[Dataset entries]
□ □ □ □

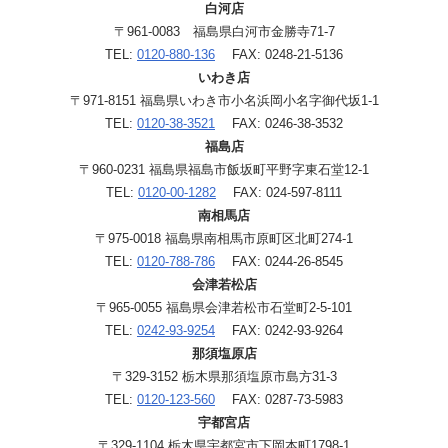
白河店
〒961-0083 福島県白河市金勝寺71-7
TEL:
0120-880-136
FAX: 0248-21-5136
いわき店
〒971-8151 福島県いわき市小名浜岡小名字御代坂1-1
TEL:
0120-38-3521
FAX: 0246-38-3532
福島店
〒960-0231 福島県福島市飯坂町平野字東石堂12-1
TEL:
0120-00-1282
FAX: 024-597-8111
南相馬店
〒975-0018 福島県南相馬市原町区北町274-1
TEL:
0120-788-786
FAX: 0244-26-8545
会津若松店
〒965-0055 福島県会津若松市石堂町2-5-101
TEL:
0242-93-9254
FAX: 0242-93-9264
那須塩原店
〒329-3152 栃木県那須塩原市島方31-3
TEL:
0120-123-560
FAX: 0287-73-5983
宇都宮店
〒329-1104 栃木県宇都宮市下岡本町1798-1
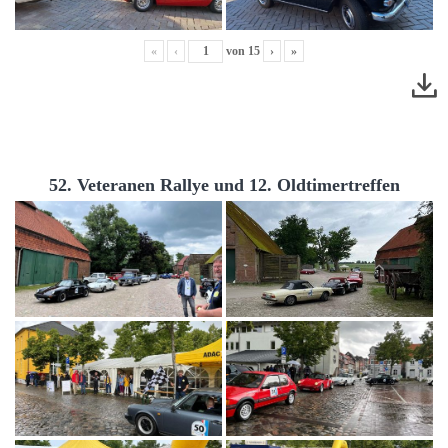
«
‹
von
15
›
»
52. Veteranen Rallye und 12. Oldtimertreffen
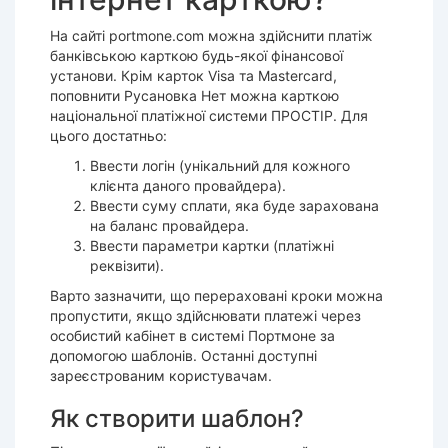
На сайті portmone.com можна здійснити платіж
банківською карткою будь-якої фінансової
установи. Крім карток Visa та Mastercard,
поповнити Русановка Нет можна карткою
національної платіжної системи ПРОСТІР. Для
цього достатньо:
Ввести логін (унікальний для кожного
клієнта даного провайдера).
Ввести суму сплати, яка буде зарахована
на баланс провайдера.
Ввести параметри картки (платіжні
реквізити).
Варто зазначити, що перераховані кроки можна
пропустити, якщо здійснювати платежі через
особистий кабінет в системі Портмоне за
допомогою шаблонів. Останні доступні
зареєстрованим користувачам.
Як створити шаблон?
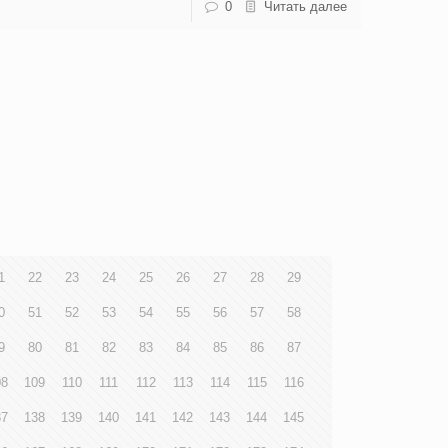
0
Читать далее
1
22
23
24
25
26
27
28
29
0
51
52
53
54
55
56
57
58
9
80
81
82
83
84
85
86
87
08
109
110
111
112
113
114
115
116
37
138
139
140
141
142
143
144
145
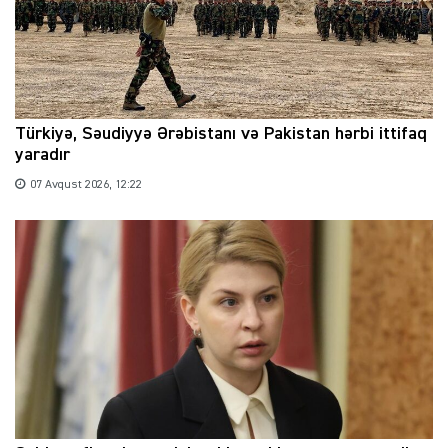
Türkiyə, Səudiyyə Ərəbistanı və Pakistan hərbi ittifaq
yaradır
07 Avqust 2026, 12:22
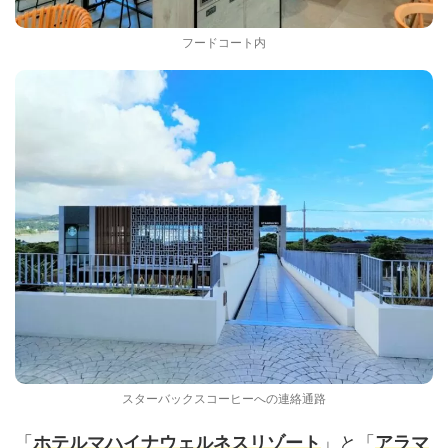
フードコート内
スターバックスコーヒーへの連絡通路
「
」と「
ホテルマハイナウェルネスリゾート
アラマ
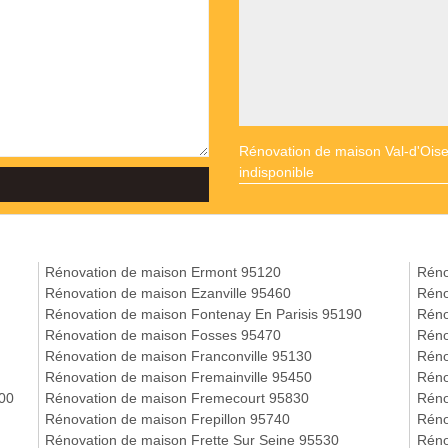
Rénovation de maison Val-d'Ois
indisponible
Rénovation de maison Ermont 95120
Réno
Rénovation de maison Ezanville 95460
Réno
Rénovation de maison Fontenay En Parisis 95190
Réno
Rénovation de maison Fosses 95470
Réno
Rénovation de maison Franconville 95130
Réno
Rénovation de maison Fremainville 95450
Réno
400
Rénovation de maison Fremecourt 95830
Réno
Rénovation de maison Frepillon 95740
Réno
Rénovation de maison Frette Sur Seine 95530
Réno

□ □ □ □

Repeat every entry exactly, but leave out the pictures.

白河店
〒961-0083 福島県白河市金勝寺71-7
TEL:
0120-880-136
FAX: 0248-21-5136
いわき店
〒971-8151 福島県いわき市小名浜岡小名字御代坂1-1
TEL:
0120-38-3521
FAX: 0246-38-3532
福島店
〒960-0231 福島県福島市飯坂町平野字東石堂12-1
TEL:
0120-00-1282
FAX: 024-597-8111
南相馬店
〒975-0018 福島県南相馬市原町区北町274-1
TEL:
0120-788-786
FAX: 0244-26-8545
会津若松店
〒965-0055 福島県会津若松市石堂町2-5-101
TEL:
0242-93-9254
FAX: 0242-93-9264
那須塩原店
〒329-3152 栃木県那須塩原市島方31-3
TEL:
0120-123-560
FAX: 0287-73-5983
宇都宮店
〒329-1104 栃木県宇都宮市下岡本町1798-1
«
‹
von
15
›
»
52. Veteranen Rallye und 12. Oldtimertreffen
На сайті portmone.com можна здійснити платіж
банківською карткою будь-якої фінансової
установи. Крім карток Visa та Mastercard,
поповнити Русановка Нет можна карткою
національної платіжної системи ПРОСТІР. Для
цього достатньо:
Ввести логін (унікальний для кожного
клієнта даного провайдера).
Ввести суму сплати, яка буде зарахована
на баланс провайдера.
Ввести параметри картки (платіжні
реквізити).
Варто зазначити, що перераховані кроки можна
пропустити, якщо здійснювати платежі через
особистий кабінет в системі Портмоне за
допомогою шаблонів. Останні доступні
зареєстрованим користувачам.
Як створити шаблон?
0
Читать далее
1
22
23
24
25
26
27
28
29
0
51
52
53
54
55
56
57
58
9
80
81
82
83
84
85
86
87
08
109
110
111
112
113
114
115
116
37
138
139
140
141
142
143
144
145
Türkiyə, Səudiyyə Ərəbistanı və Pakistan hərbi ittifaq
yaradır
07 Avqust 2026, 12:22
フードコート内
スターバックスコーヒーへの連絡通路
「
」と「
ホテルマハイナウェルネスリゾート
アラマ
Rénovation de maison Val-d'Ois
indisponible
Rénovation de maison Ermont 95120
Réno
Rénovation de maison Ezanville 95460
Réno
Rénovation de maison Fontenay En Parisis 95190
Réno
Rénovation de maison Fosses 95470
Réno
Rénovation de maison Franconville 95130
Réno
Rénovation de maison Fremainville 95450
Réno
400
Rénovation de maison Fremecourt 95830
Réno
Rénovation de maison Frepillon 95740
Réno
Rénovation de maison Frette Sur Seine 95530
Réno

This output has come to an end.